Hand back all of the records exactly as they read.

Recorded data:
>>

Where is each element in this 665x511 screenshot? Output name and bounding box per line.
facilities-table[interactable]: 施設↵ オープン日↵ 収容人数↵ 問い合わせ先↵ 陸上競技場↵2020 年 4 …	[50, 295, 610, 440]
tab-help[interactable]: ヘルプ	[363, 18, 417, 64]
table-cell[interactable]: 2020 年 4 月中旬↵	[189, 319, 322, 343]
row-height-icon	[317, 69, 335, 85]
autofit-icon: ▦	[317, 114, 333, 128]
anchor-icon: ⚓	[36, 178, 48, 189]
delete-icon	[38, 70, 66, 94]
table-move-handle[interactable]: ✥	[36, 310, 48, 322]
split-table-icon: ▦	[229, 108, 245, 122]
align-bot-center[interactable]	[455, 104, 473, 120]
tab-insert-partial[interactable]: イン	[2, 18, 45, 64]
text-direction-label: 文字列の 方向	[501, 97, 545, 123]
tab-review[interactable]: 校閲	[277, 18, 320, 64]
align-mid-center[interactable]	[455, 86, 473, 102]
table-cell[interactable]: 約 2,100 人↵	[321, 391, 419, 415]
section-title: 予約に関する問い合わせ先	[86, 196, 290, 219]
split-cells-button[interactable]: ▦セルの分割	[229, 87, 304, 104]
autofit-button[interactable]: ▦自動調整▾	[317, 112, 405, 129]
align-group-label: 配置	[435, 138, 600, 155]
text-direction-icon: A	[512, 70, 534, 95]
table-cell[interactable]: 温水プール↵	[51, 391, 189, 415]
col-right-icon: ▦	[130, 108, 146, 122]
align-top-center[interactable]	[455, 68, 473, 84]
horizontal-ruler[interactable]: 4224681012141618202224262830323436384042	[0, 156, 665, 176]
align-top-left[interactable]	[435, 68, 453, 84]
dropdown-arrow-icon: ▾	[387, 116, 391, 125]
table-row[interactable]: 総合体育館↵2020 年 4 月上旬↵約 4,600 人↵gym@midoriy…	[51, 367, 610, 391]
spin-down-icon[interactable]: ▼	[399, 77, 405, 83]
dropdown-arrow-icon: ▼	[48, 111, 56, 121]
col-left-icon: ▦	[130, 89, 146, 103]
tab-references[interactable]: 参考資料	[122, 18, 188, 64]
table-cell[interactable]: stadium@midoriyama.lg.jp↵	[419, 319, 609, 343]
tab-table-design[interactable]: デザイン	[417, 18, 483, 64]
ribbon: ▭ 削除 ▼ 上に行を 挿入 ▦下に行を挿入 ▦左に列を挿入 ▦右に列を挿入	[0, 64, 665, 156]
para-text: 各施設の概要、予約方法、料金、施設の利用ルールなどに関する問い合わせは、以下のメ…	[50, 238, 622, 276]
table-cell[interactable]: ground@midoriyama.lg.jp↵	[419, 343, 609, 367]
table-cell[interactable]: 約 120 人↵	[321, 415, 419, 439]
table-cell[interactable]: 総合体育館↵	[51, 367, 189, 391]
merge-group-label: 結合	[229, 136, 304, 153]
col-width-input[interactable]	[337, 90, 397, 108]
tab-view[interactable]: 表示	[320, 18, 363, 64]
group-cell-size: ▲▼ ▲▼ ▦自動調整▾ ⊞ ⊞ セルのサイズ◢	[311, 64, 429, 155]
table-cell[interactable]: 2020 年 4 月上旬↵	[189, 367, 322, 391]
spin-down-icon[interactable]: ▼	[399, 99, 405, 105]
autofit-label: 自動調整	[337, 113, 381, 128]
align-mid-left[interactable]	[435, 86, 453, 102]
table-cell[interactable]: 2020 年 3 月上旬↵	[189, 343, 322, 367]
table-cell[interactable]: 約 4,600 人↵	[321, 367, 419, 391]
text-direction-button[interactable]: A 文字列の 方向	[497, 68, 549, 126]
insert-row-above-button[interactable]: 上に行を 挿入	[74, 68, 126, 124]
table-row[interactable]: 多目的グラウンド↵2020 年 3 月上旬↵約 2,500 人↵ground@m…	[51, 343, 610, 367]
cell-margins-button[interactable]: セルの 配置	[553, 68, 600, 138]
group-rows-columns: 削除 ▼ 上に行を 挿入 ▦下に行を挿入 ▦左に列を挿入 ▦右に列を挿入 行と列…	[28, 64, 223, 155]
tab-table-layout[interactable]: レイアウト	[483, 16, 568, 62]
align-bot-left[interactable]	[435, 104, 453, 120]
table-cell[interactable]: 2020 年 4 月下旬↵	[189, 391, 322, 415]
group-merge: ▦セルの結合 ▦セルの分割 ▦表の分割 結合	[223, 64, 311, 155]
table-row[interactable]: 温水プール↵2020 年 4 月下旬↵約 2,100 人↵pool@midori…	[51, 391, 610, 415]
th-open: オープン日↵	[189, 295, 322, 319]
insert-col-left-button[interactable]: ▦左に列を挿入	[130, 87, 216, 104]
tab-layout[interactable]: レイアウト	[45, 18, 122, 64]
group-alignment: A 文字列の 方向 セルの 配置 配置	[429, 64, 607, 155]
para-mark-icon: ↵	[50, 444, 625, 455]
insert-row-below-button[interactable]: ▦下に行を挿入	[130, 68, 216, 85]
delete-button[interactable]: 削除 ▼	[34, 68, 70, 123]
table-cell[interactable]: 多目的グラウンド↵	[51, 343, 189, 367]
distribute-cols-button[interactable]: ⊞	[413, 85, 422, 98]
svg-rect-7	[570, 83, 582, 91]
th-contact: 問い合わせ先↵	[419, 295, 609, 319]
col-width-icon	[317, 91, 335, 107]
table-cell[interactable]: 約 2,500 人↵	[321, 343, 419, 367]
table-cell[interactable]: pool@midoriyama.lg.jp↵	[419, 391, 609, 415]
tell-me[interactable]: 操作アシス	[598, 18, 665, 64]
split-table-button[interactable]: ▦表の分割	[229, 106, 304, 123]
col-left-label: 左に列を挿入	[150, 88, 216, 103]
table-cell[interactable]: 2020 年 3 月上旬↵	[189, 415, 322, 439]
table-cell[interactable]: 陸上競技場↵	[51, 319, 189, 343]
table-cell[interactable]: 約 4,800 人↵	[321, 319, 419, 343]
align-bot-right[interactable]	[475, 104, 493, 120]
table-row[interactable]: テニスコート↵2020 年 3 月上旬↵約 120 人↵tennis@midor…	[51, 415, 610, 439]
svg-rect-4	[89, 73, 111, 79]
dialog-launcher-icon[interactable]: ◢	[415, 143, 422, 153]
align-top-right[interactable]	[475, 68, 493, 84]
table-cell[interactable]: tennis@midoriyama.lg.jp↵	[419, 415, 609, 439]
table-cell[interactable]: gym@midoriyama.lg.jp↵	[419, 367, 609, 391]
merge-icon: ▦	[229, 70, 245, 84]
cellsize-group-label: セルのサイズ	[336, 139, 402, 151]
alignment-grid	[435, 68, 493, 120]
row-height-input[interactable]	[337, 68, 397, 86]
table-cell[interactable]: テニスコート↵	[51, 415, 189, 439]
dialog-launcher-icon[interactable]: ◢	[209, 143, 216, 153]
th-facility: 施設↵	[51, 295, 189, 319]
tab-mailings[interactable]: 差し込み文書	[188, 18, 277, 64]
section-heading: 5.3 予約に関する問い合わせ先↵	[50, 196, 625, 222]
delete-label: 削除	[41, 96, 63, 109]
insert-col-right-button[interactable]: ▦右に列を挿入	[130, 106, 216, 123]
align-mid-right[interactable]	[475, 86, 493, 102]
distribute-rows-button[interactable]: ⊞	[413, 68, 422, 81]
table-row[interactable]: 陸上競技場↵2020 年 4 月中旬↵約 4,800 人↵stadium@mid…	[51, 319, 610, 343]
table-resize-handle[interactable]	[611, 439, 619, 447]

<<

__RESULT FOR THIS TASK__.
Where is each element in this 665x511 screenshot? Output name and bounding box per line.
facilities-table[interactable]: 施設↵ オープン日↵ 収容人数↵ 問い合わせ先↵ 陸上競技場↵2020 年 4 …	[50, 295, 610, 440]
tab-help[interactable]: ヘルプ	[363, 18, 417, 64]
table-cell[interactable]: 2020 年 4 月中旬↵	[189, 319, 322, 343]
row-height-icon	[317, 69, 335, 85]
autofit-icon: ▦	[317, 114, 333, 128]
anchor-icon: ⚓	[36, 178, 48, 189]
delete-icon	[38, 70, 66, 94]
table-move-handle[interactable]: ✥	[36, 310, 48, 322]
split-table-icon: ▦	[229, 108, 245, 122]
align-bot-center[interactable]	[455, 104, 473, 120]
tab-insert-partial[interactable]: イン	[2, 18, 45, 64]
text-direction-label: 文字列の 方向	[501, 97, 545, 123]
tab-review[interactable]: 校閲	[277, 18, 320, 64]
align-mid-center[interactable]	[455, 86, 473, 102]
table-cell[interactable]: 約 2,100 人↵	[321, 391, 419, 415]
section-title: 予約に関する問い合わせ先	[86, 196, 290, 219]
split-cells-button[interactable]: ▦セルの分割	[229, 87, 304, 104]
autofit-button[interactable]: ▦自動調整▾	[317, 112, 405, 129]
align-group-label: 配置	[435, 138, 600, 155]
text-direction-icon: A	[512, 70, 534, 95]
table-cell[interactable]: 温水プール↵	[51, 391, 189, 415]
col-right-icon: ▦	[130, 108, 146, 122]
align-top-center[interactable]	[455, 68, 473, 84]
horizontal-ruler[interactable]: 4224681012141618202224262830323436384042	[0, 156, 665, 176]
align-top-left[interactable]	[435, 68, 453, 84]
dropdown-arrow-icon: ▾	[387, 116, 391, 125]
table-row[interactable]: 総合体育館↵2020 年 4 月上旬↵約 4,600 人↵gym@midoriy…	[51, 367, 610, 391]
spin-down-icon[interactable]: ▼	[399, 77, 405, 83]
dropdown-arrow-icon: ▼	[48, 111, 56, 121]
col-left-icon: ▦	[130, 89, 146, 103]
tab-references[interactable]: 参考資料	[122, 18, 188, 64]
table-cell[interactable]: stadium@midoriyama.lg.jp↵	[419, 319, 609, 343]
tab-table-design[interactable]: デザイン	[417, 18, 483, 64]
ribbon: ▭ 削除 ▼ 上に行を 挿入 ▦下に行を挿入 ▦左に列を挿入 ▦右に列を挿入	[0, 64, 665, 156]
para-text: 各施設の概要、予約方法、料金、施設の利用ルールなどに関する問い合わせは、以下のメ…	[50, 238, 622, 276]
table-cell[interactable]: ground@midoriyama.lg.jp↵	[419, 343, 609, 367]
table-cell[interactable]: 約 120 人↵	[321, 415, 419, 439]
table-cell[interactable]: 総合体育館↵	[51, 367, 189, 391]
merge-group-label: 結合	[229, 136, 304, 153]
col-width-input[interactable]	[337, 90, 397, 108]
tab-view[interactable]: 表示	[320, 18, 363, 64]
group-cell-size: ▲▼ ▲▼ ▦自動調整▾ ⊞ ⊞ セルのサイズ◢	[311, 64, 429, 155]
table-cell[interactable]: 2020 年 4 月上旬↵	[189, 367, 322, 391]
spin-down-icon[interactable]: ▼	[399, 99, 405, 105]
autofit-label: 自動調整	[337, 113, 381, 128]
align-mid-left[interactable]	[435, 86, 453, 102]
table-cell[interactable]: 2020 年 3 月上旬↵	[189, 343, 322, 367]
table-cell[interactable]: 約 4,600 人↵	[321, 367, 419, 391]
text-direction-button[interactable]: A 文字列の 方向	[497, 68, 549, 126]
insert-row-above-button[interactable]: 上に行を 挿入	[74, 68, 126, 124]
table-row[interactable]: 多目的グラウンド↵2020 年 3 月上旬↵約 2,500 人↵ground@m…	[51, 343, 610, 367]
cell-margins-button[interactable]: セルの 配置	[553, 68, 600, 138]
group-rows-columns: 削除 ▼ 上に行を 挿入 ▦下に行を挿入 ▦左に列を挿入 ▦右に列を挿入 行と列…	[28, 64, 223, 155]
tab-table-layout[interactable]: レイアウト	[483, 16, 568, 62]
align-bot-left[interactable]	[435, 104, 453, 120]
table-cell[interactable]: 2020 年 4 月下旬↵	[189, 391, 322, 415]
group-merge: ▦セルの結合 ▦セルの分割 ▦表の分割 結合	[223, 64, 311, 155]
table-row[interactable]: 温水プール↵2020 年 4 月下旬↵約 2,100 人↵pool@midori…	[51, 391, 610, 415]
th-open: オープン日↵	[189, 295, 322, 319]
insert-col-left-button[interactable]: ▦左に列を挿入	[130, 87, 216, 104]
tab-layout[interactable]: レイアウト	[45, 18, 122, 64]
group-alignment: A 文字列の 方向 セルの 配置 配置	[429, 64, 607, 155]
para-mark-icon: ↵	[50, 444, 625, 455]
insert-row-below-button[interactable]: ▦下に行を挿入	[130, 68, 216, 85]
delete-button[interactable]: 削除 ▼	[34, 68, 70, 123]
table-cell[interactable]: 多目的グラウンド↵	[51, 343, 189, 367]
distribute-cols-button[interactable]: ⊞	[413, 85, 422, 98]
svg-rect-7	[570, 83, 582, 91]
th-contact: 問い合わせ先↵	[419, 295, 609, 319]
col-width-icon	[317, 91, 335, 107]
table-cell[interactable]: 約 2,500 人↵	[321, 343, 419, 367]
table-cell[interactable]: pool@midoriyama.lg.jp↵	[419, 391, 609, 415]
tell-me[interactable]: 操作アシス	[598, 18, 665, 64]
split-table-button[interactable]: ▦表の分割	[229, 106, 304, 123]
col-left-label: 左に列を挿入	[150, 88, 216, 103]
table-cell[interactable]: 2020 年 3 月上旬↵	[189, 415, 322, 439]
table-cell[interactable]: 陸上競技場↵	[51, 319, 189, 343]
table-cell[interactable]: 約 4,800 人↵	[321, 319, 419, 343]
align-bot-right[interactable]	[475, 104, 493, 120]
table-row[interactable]: テニスコート↵2020 年 3 月上旬↵約 120 人↵tennis@midor…	[51, 415, 610, 439]
svg-rect-4	[89, 73, 111, 79]
dialog-launcher-icon[interactable]: ◢	[415, 143, 422, 153]
align-top-right[interactable]	[475, 68, 493, 84]
table-cell[interactable]: tennis@midoriyama.lg.jp↵	[419, 415, 609, 439]
table-cell[interactable]: gym@midoriyama.lg.jp↵	[419, 367, 609, 391]
merge-icon: ▦	[229, 70, 245, 84]
cellsize-group-label: セルのサイズ	[336, 139, 402, 151]
alignment-grid	[435, 68, 493, 120]
row-height-input[interactable]	[337, 68, 397, 86]
table-cell[interactable]: テニスコート↵	[51, 415, 189, 439]
dialog-launcher-icon[interactable]: ◢	[209, 143, 216, 153]
th-facility: 施設↵	[51, 295, 189, 319]
tab-mailings[interactable]: 差し込み文書	[188, 18, 277, 64]
section-heading: 5.3 予約に関する問い合わせ先↵	[50, 196, 625, 222]
delete-label: 削除	[41, 96, 63, 109]
insert-col-right-button[interactable]: ▦右に列を挿入	[130, 106, 216, 123]
align-mid-right[interactable]	[475, 86, 493, 102]
distribute-rows-button[interactable]: ⊞	[413, 68, 422, 81]
table-row[interactable]: 陸上競技場↵2020 年 4 月中旬↵約 4,800 人↵stadium@mid…	[51, 319, 610, 343]
table-resize-handle[interactable]	[611, 439, 619, 447]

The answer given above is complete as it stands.